For Marcella Milliet Sciorra, DeepIntent’s Chief Marketing Officer, an interesting takeaway was that for consumers, there isn’t any difference between linear and CTV when it comes to how they watch. “For consumers, 96% of them said that they exclusively watch linear TV versus Connected TV or streaming. But when we looked at the ACR data, we saw that really only 48% of those that responded were actually viewing linear TV. For consumers it's all TV,” no matter where the content comes from.

 

The other big takeaway was the acceptance of advertising, especially relevant messaging. “We asked, ‘Would you be open to watching ads or having ads being part of your TV viewing if they helped pay for your service or reduced the cost of your subscription?’ The majority said yes. They are accepting of ads because it's a part of the process of getting content and it keeps our shows free,” Mangano shared.  “In pharma, we asked if the ads are relevant, how do you feel, and over 50% said we're very open to it and made the experience a better experience,” and increasing their knowledge about the condition, often spurring them to consult a doctor. This, “helps our goal as a company that's trying to improve the health of the people that we touch on a daily basis,” he added.

 

Essentially, “If the ad is relevant to the patient, they will be much more receptive to receiving it so it was nice to see that the same results that we had before were also relevant for CTV,” noted Sciorra. She explained too that when analyzing the clinical data associated with the campaign, “We deliver up to four times higher audience quality and up to five times higher brand script rate based on the health condition for the CTV campaigns versus the linear campaign.”

 

Other key findings include:

    ● 65% say targeted ads improve their experience

    ● 57% say CTV ads are more relevant than linear TV ads

    ● 55% rate the relevance of the pharma ads they see as poor or very poor

    ● 30% of people feel pharma ads provide helpful information to someone in their household and 27%

 

For Mangano, “Working with the LG ACR data gave us the ability to have a thorough understanding on  what we knew about TV viewers with much more granular than you ever would have gotten 20 years ago.
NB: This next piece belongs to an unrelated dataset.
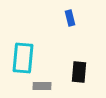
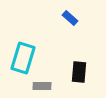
blue rectangle: rotated 35 degrees counterclockwise
cyan rectangle: rotated 12 degrees clockwise
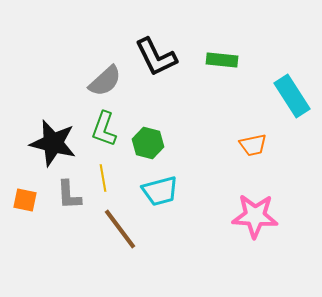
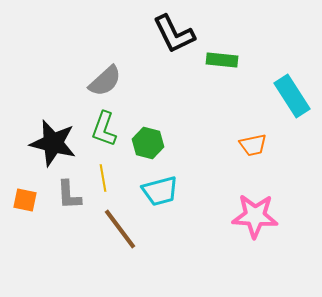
black L-shape: moved 18 px right, 23 px up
Then, the ability to tie that to a survey of individuals to understand their opinion on top of their actual behavior is really something that it was unheard of not too long ago and gives us insights that we would just never would have had otherwise.”

Sciorra added, “As an industry we have a huge opportunity for healthcare marketers to improve the quality of the ads are they are serving and the capabilities to reach the patient with the right message or their physician with the right message. There is a lot of work to be done there. I'm proud of the work that we're doing at DeepIntent to help get the right message at the right time to the right condition.”